Jenny Aston focused on training: “We need to look at importance of the training of nurses in general practice and attracting them into that area as a career pathway, as it’s widely variable around the country.
“We are trying to develop that with Health Education England and the local education and training boards to ensure the importance of generalism and health prevention in the provision of care.
“There should be minimum standards for training. For example healthcare assistants could be on a Tesco checkout one day and in general practice the next.
“We need to have proper foundation training that is generalist in its nature, as they are not prepared for this in a hospital environment. This requires student nurses having properly-funded placements in general practice, which they don’t have at the moment.” 
Fiona Clark, chief officer at South Sefton CCG, said: “We are working with local university for a dual qualification for nursing and social care to meet future needs.”
Jeanette Martin, the Royal College of Nursing (RCN) regional director for South West England, said: “I’d like to highlight that a lot of care will be delivered by nurses in general practice. I have a background as a practice nurse.
“We are about to realise the retirement bulge in practice nursing and I would suggest it’s really important that it is linked in strategically to workforce planning. Currently not every local education and training board (LETB) is including practice nursing as part of their delivery. They are not thinking about the workforce planning required for general practice.”
Dr Steve Laitner said: “The Health Foundation is a good resource for information on self-care.
“It certainly does work but it needs to work as part of a system. Giving patients resources isn’t enough, they need support and there needs to be services that cater to empower patients.”
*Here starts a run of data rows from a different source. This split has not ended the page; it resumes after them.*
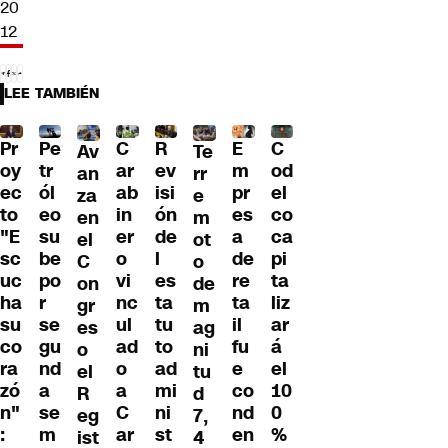
20
12
LEE TAMBIÉN
Pr
C
R
E
C
Pe
Av
Te
oy
ar
ev
m
od
tr
an
rr
ec
ab
isi
pr
el
ól
za
e
to
in
ón
es
co
eo
en
m
"E
er
de
a
ca
su
el
ot
sc
o
l
de
pi
be
C
o
uc
vi
es
re
ta
po
on
de
ha
nc
ta
ta
liz
r
gr
m
su
ul
tu
il
ar
se
es
ag
co
ad
to
fu
á
gu
o
ni
ra
o
ad
e
el
nd
el
tu
zó
a
mi
co
10
a
R
d
n"
C
ni
nd
0
se
eg
7,
:
ar
st
en
%
m
ist
4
Durairaj Jawahar, vice chair of Leicestershire and Rutland local medical committee (LMC), said: “A lot of patients know of self-care, but some patients think a small rash is meningitis or turn up thinking they have a brain tumor because they read about it in the paper.
“These patients increase the workload. The front door of A&E is used by people who think going to hospital will get them better care. We need a cultural change and public education.
“I listen to ministers say they are bringing in 50,000 GPs in the future, but they are not looking at how GP resources are being used. If you have a European model with 900 people on the list and 20 minutes with a patient I am sure GPs in this country can solve a lot of problems, otherwise there are resource issues and whatever you do at primary care level will have problems.”